The housing 30 of the calibrating milling cutter-riber 3 is made with screw channels 31, a single hollow housing 6 of the notch milling cutter-riber 1 and the through milling cutter-riber 2 is made with screw channels 32 for the through milling cutter-riber 2, and the cutting inserts 4, 5 fixed in the passage the milling cutter 2 and forming the surface of the cut-out window in the casing 17, as well as the cutting plates 4, 5 fixed in the calibrating milling cutter-riber 3 and forming the surface of the cut-out window in the casing 17, are located along the central longitudinal axis 24 of the single floor the first shaft 7 and secured, for example, solder L63 of brass, in the longitudinal grooves 33 and 34 respectively of screw blades 35 and 36, respectively, formed by the aforementioned screw channels 31 and 32, respectively, shown in Figures 1, 3, 4, 5, 6.

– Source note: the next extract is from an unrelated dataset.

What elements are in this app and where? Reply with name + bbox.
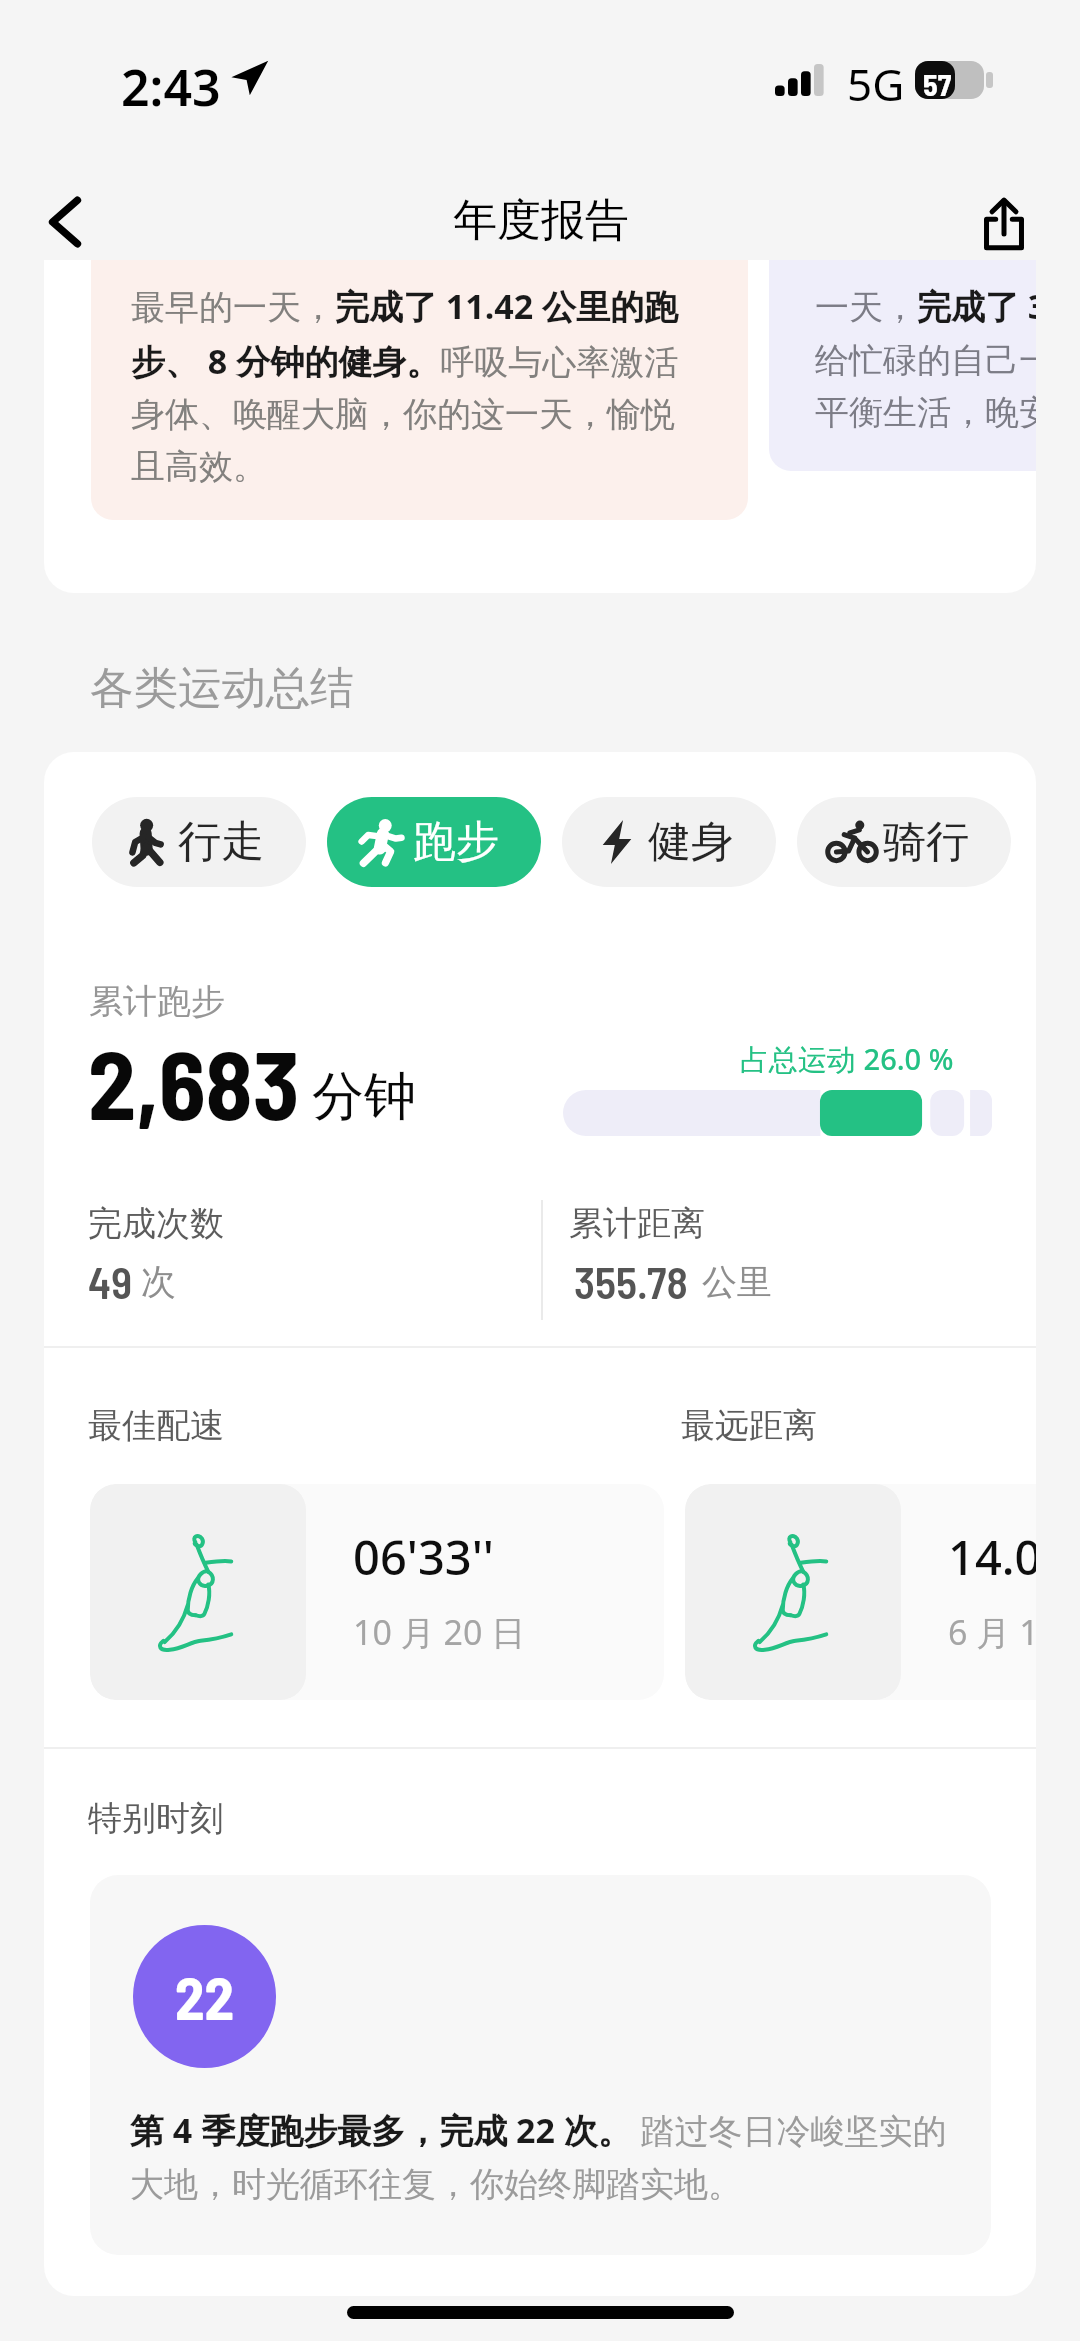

The helical blades 36 of the through milling cutter-riber 2 with the cutting plates 4, 5 fixed in them, as well as the helical blades 35 of the calibrating milling-riber 3 with the cutting plates 4, 5 fixed in them, are each made with the transverse chip breaking groove 37 and 38, respectively figure 4, 5, 6.

The cutting inserts 4 in the cutting mill-riber 1 are fastened with metal L-shaped slats 39 and form the technological cutting modules 40, while the technological cutting modules 40 are fixed in the grooves 41 for the cutting mill-riber 1 in a single hollow body 6 of the cutting 1 and the passage 2 milling ribs, the method of soldering, for example, solder made of brass L63, shown in figure 3, 4, 7, 8.

The bottom 42 of each screw channel 32 of the milling cutter-riber 2 is located at a smaller radial distance 43 compared to a radial distance equal to half the distance (diameter) 44 to the bottom 45 of each transverse chipbreaking groove 37 made in each screw blade 36 of the milling cutter-riber 2 shown in figures 1, 4, 6.

The bottom 46 of each screw channel 31 of the calibrating milling cutter-riber 3 is located at a smaller radial distance 47 compared to a radial distance equal to half the distance (diameter) 48 to the bottom 49 of each transverse chipbreaking groove 38 made in each screw blade 35 of the calibrating milling cutter-riber 3 shown in figures 1, 4, 5.

Transverse chip-breaking grooves 37 made in the helical blades 36 of the through passage milling cutter-riber 2 with the cutting plates 4, 5 fixed in them are located in one transverse plane 50, in the middle part of the helical lines of the helical blades 36, shown in Figs. 1, 4, 6.

Transverse chip-breaking grooves 38 made in the helical blades 35 of the calibrating milling cutter-riber 3 with the cutting plates 4, 5 fixed to them are located in one transverse plane 51 in the middle part of the helical lines of the helical blades 35, shown in Figs. 1, 4, 5.

The outer and frontal surfaces of the helical blades 35, 36 are fastened with surfacing rods 52 and 53, respectively, made of crushed crushed hard alloys of the VK-12 type in a bundle based on copper and nickel (Slimmcutt 1/16 "250gm 60 / 40Flux Coated), shown in figure 1, 4, 5, 6.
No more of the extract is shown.